One challenge that makes it difficult for the public and private sector alike to connect the dots is a silod environment that is “patchwork quilt of technology,” according to Swecker, who attributed part of the problem to how technology came into play.
“In the bank, we had about 200 databases, we had dozens of applications and all this fraud detection was running in silos,” he said.
Drained resources and high thresholds are other challenges to fighting financial fraud, noted Swecker. Post-911, law enforcement had to divert many of their resources from criminal investigations over to terrorism, he said.
Exceptions aside, investigators in the U.S. cannot begin an investigation unless the investigative threshold hits between one half to one million dollars, he explained. Meanwhile, local jurisdictions cannot pick up the cases that are multi-jurisdictional, which is usually the case for Internet crimes. There is a good chance that fraud under $500,000 will not get prosecuted and the criminals know that, he said.
What needs to happen is the first-line investigators, such as the government benefit programs, have to assume a greater burden, make the links, connect the dots, aggregate the losses and reach the point where law enforcement can justify taking the investigation, he suggested.
The Internet has created organized criminal networks that represent a greater threat to government programs than one-off crimes, according to Swecker, but organizations are still addressing fraud by putting up a force field and trying to detect fraudulent behaviour one incident at a time. “There’s a better way to go about it,” he said.
Government programs in the U.S. see anywhere between 3 to 15 per cent fraud and healthcare fraud in particular contributes to some of the greatest losses, according to Swecker. The worst case scenarios occur when criminal proceeds find their way into the terrorist funding stream, he noted.

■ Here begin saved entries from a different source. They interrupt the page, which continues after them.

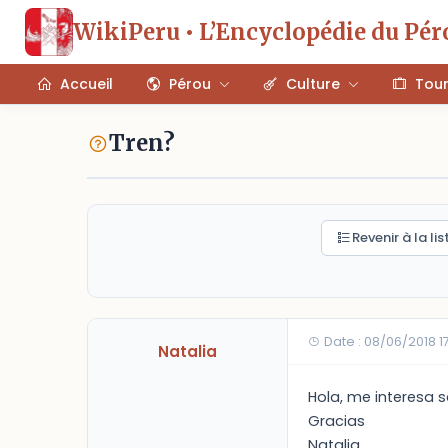
WikiPeru • L’Encyclopédie du Pér
Accueil
Pérou
Culture
Tou
Tren?
Revenir à la lis
Date : 08/06/2018 1
Natalia
Hola, me interesa 
Gracias
Natalia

Crime in general is tremendously underreported in North America and fraud in particular is one of the most underreported of crimes, said Joe Pendleton, former fraud detective and director of the Special Investigations Unit of the Government of Alberta.
“To say I’m suspicious about fraud statistics would be an understatement,” said Pendleton. “I don’t believe they represent the tip of the iceberg. I don’t believe that they represent the ripple on top of the water.”
Fraud is difficult to investigate because there is no crime scene from which to process or gather forensic evidence, he pointed out. You are looking for patterns and anomalies so you have to collect everything and the fraud investigators become overwhelmed with the data, he said.
Anti-fraud initiatives such as audits, inventory controls, firewalls and password protection don’t necessarily work because fraud is often confused with theft, according to Pendleton. “To be able to have anti-fraud programs, you have to be able to detect deceit. If you can’t find the deceit, you can’t find the fraud. If you can find loss, all you have is theft,” he said.
SAS’s fraud framework – which includes business rules, anomaly detection, predictive models and social network analysis (SNA) – differs from the competition because of its hybrid approach, explained Stu Bradley, principal of fraud strategy at SAS.
“We’ll see organizations that will do one pillar and maybe two pillars, but not all four pillars in unison, which is very important when you start thinking about detecting activity and looking for homogenous behaviours across different entities that allows you to not only do a better job of detection but lowering your false positives as well,” said Bradley.
The SNA tool, also known as link analysis, is
the most recent addition to SAS’s fraud framework. SNA is not about going to Facebook to find fraudsters, pointed out Dan McKenzie, fraud analytics specialist at SAS. People hear “social network” and think Facebook, but it is a complex linking exercise, he said.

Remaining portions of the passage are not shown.